H. P. Luhn, KWIC and the Concordance

We all know that the Google display comes indirectly from the Concordance, but I have found in Luhn’s 1966 “Keyword-in-Context Index for Technical Literature (Kwic Index)” the explicit recognition of the link and the reason for drawing on the concordance.

the significance of such single keywords could, in most instances, be determined only by referring to the statement from which the keyword had been chosen. This somewhat tedious procedure may be alleviated to a significant degree by listing selected keywords together with surrounding words that act as modifiers pointing up the more specific sense in which a keyword has been applied.
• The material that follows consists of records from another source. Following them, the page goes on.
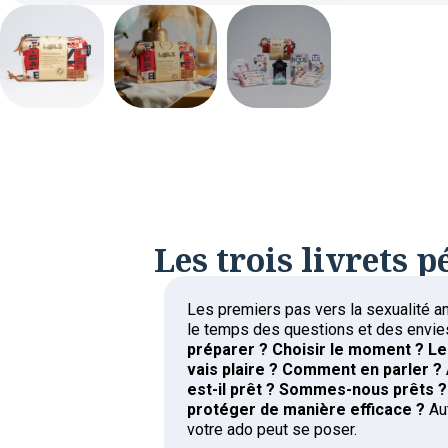
Les trois livrets 
Les premiers pas vers la sexualité 
le temps des questions et des envie
préparer ? Choisir le moment ? Le 
vais plaire ? Comment en parler ? À
est-il prêt ? Sommes-nous prêts
protéger de manière efficace ?
Au
votre ado peut se poser.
This method of indexing words is well established in the process of compiling concordances of important works of literature of the past. The added degree of information conveyed by such keyword-in-context indexes, or “KWIC Indexes” for short, can readily be provided by automatic processing. (p. 161)

The problem for Luhn is that simply retrieving words doesn’t give you a sense of their use. His solution, first shown in the late 1950s, was to provide some context (hence “keyword-in-context”) so that readers can disambiguate themselves and make decisions about which index items to follow. It is from the KWIC that we ultimately get the concordance features of the Google display, though it should be noted that Luhn was proposing KWIC as a way of printing automatically generated literature indexes where the kewwords were in the titles. In this quote Luhn explicitly acknowledges that this is a method well established in concordances.
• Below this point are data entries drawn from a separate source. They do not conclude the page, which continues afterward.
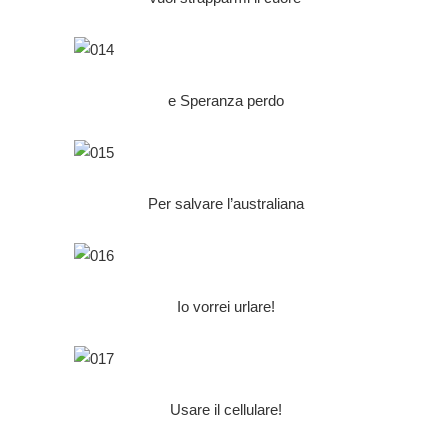
e Speranza perdo
Per salvare l’australiana
Io vorrei urlare!
Usare il cellulare!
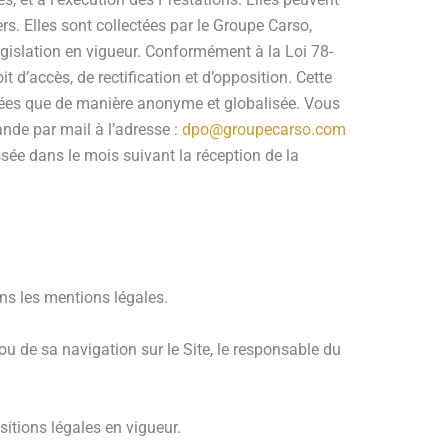
rs. Elles sont collectées par le Groupe Carso,
égislation en vigueur. Conformément à la Loi 78-
d’accès, de rectification et d’opposition. Cette
onnées que de manière anonyme et globalisée. Vous
ande par mail à l’adresse :
dpo@groupecarso.com
sée dans le mois suivant la réception de la
ans les mentions légales.
u de sa navigation sur le Site, le responsable du
sitions légales en vigueur.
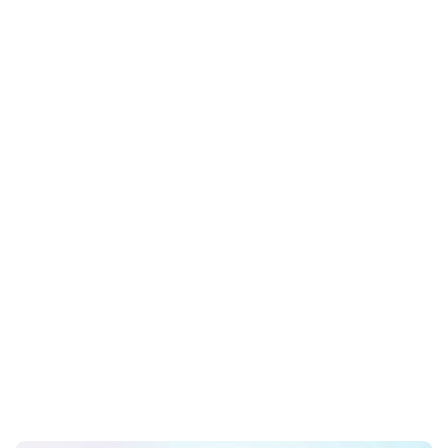
infantil
Home
especialista en corazon infantil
There is also a link between Luhn and Father Busa. According to Black, quoted in Marguerite Fischer, “The Kwic Index Concept: A Retrospective View”,

the Pontifical Faculty of Philosophy in Milan decided that they would make an analytical index and concordance to the Summa Theologica of St. Thomas Aquinas, and approached IBM about the possibility of having the operations performed on Data Processing. Experience gained in this project contributed towards the development of the KWIC Index. (This is a quote on page 123 from Black, J. D., 1962, “The Keyword: Its Use in Abstracting, Indexing, and Retrieving Information”.)

From the concordance to KWIC through to Google?

For some historical notes on Luhn see, H. P. Luhn and Automatic Indexing.